My take is somewhat different: I understand the 10 years to be a threshold by which earth has to markedly reduce carbon emissions (by some 50%) to avoid tipping points. After that more reductions and more deadlines will have to be dealt with.
 
Climate always changes so nobody is denying.
Actually, quite a few people in this thread have denied that it is warming at all. Many Republican leaders are denying it. The President of the US denies it. If there's a cold winter day, that's evidence to some that it's not warming. If extreme weather events are attributable to climate change, people deny it. There is no consistent stance on climate denial, because it's merely built out of doubt.
 
Finally, the public wants action on the climate crisis. Now politics must catch up

Finally, the public wants action on the climate crisis. Now politics must catch up | Stephen Buranyi

A cosy consensus among politicians allowed lofty targets to be set, and then ignored. But now voters want actual solutions

But after an unprecedented wave of popular climate protests – centred around the latest and most terrifying scientific predictions – recent polling suggests that orthodoxy has suddenly and dramatically reversed. A YouGov poll found that more than half the country backs a national target of zero carbon emissions by 2030, a policy that as recently as a year ago was offered only by the Green party. Other polls suggest that two-thirds of the country believes the climate crisis is the biggest issue facing humankind, and that it has overtaken the economy on voters’ list of concerns.

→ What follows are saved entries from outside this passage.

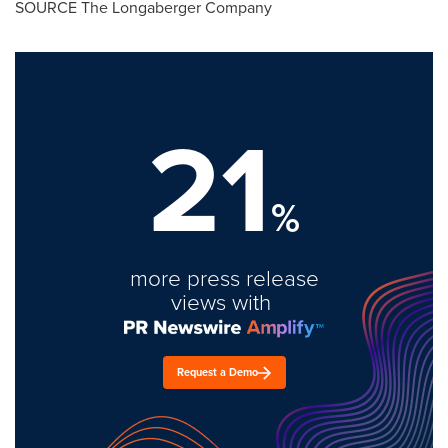
SOURCE The Longaberger Company
21
%
more press release
views with
Request a Demo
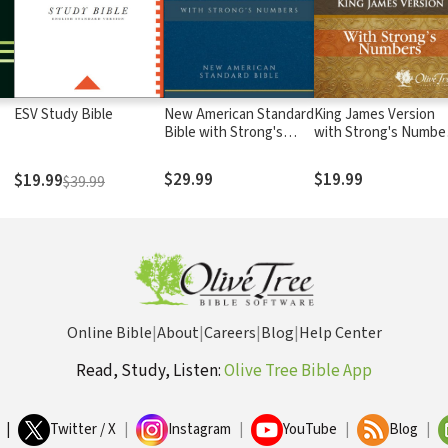
ESV Study Bible
New American Standard
King James Version
Bible with Strong's
with Strong's Numbe
Numbers - NASB
- KJV Strong's
Strong's
$29.99
$19.99
$19.99
$39.99
Online Bible
|
About
|
Careers
|
Blog
|
Help Center
Read, Study, Listen:
Olive Tree Bible App
|
Twitter / X
|
Instagram
|
YouTube
|
Blog
|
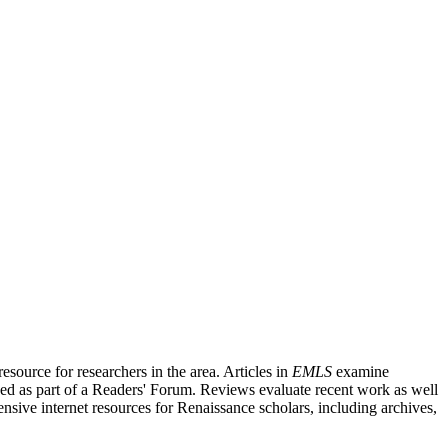
source for researchers in the area. Articles in
EMLS
examine
ished as part of a Readers' Forum. Reviews evaluate recent work as well
nsive internet resources for Renaissance scholars, including archives,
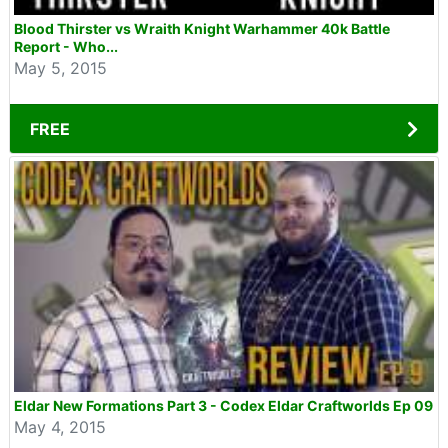
Blood Thirster vs Wraith Knight Warhammer 40k Battle
Report - Who...
May 5, 2015
FREE
Eldar New Formations Part 3 - Codex Eldar Craftworlds Ep 09
May 4, 2015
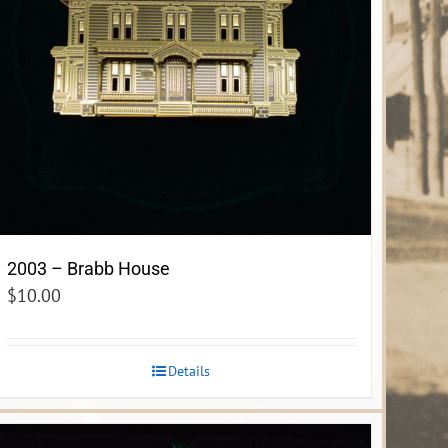
2003 – Brabb House
$
10.00
Details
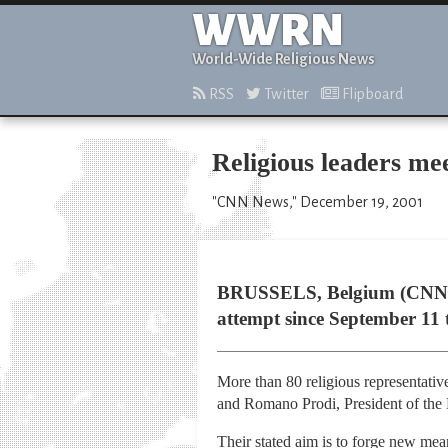
WWRN
World-Wide Religious News
RSS
Twitter
Flipboard
Religious leaders me
"CNN News," December 19, 2001
BRUSSELS, Belgium (CNN) -- 
attempt since September 11 to
More than 80 religious representativ
and Romano Prodi, President of th
Their stated aim is to forge new mean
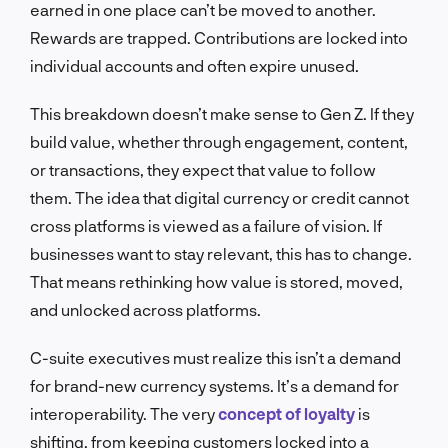
earned in one place can’t be moved to another.
Rewards are trapped. Contributions are locked into
individual accounts and often expire unused.
This breakdown doesn’t make sense to Gen Z. If they
build value, whether through engagement, content,
or transactions, they expect that value to follow
them. The idea that digital currency or credit cannot
cross platforms is viewed as a failure of vision. If
businesses want to stay relevant, this has to change.
That means rethinking how value is stored, moved,
and unlocked across platforms.
C-suite executives must realize this isn’t a demand
for brand-new currency systems. It’s a demand for
interoperability. The very
concept of loyalty
is
shifting, from keeping customers locked into a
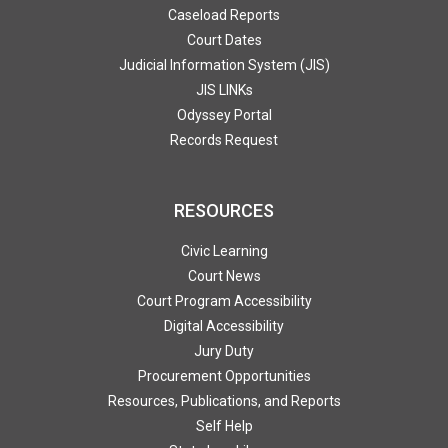
Caseload Reports
Court Dates
Judicial Information System (JIS)
JIS LINKs
Odyssey Portal
Records Request
RESOURCES
Civic Learning
Court News
Court Program Accessibility
Digital Accessibility
Jury Duty
Procurement Opportunities
Resources, Publications, and Reports
Self Help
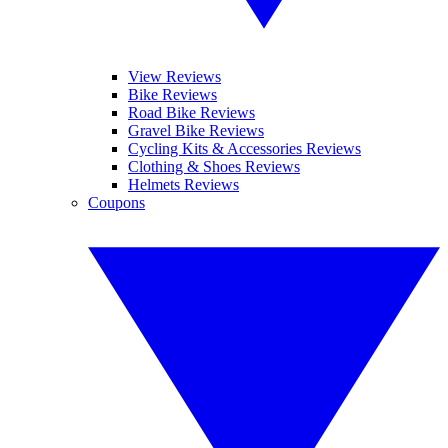
View Reviews
Bike Reviews
Road Bike Reviews
Gravel Bike Reviews
Cycling Kits & Accessories Reviews
Clothing & Shoes Reviews
Helmets Reviews
Coupons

These visions are likely to be attacked by some as reckless, or ineffectual. But they are serious proposals because they place their policies within a political vehicle familiar to each party’s voters, and to the wider public. They indicate that the climate crisis may be about to descend from the lofty realm of consensus into the arena of real politics. That can only happen when the public is given – or demands – a proper democratic choice.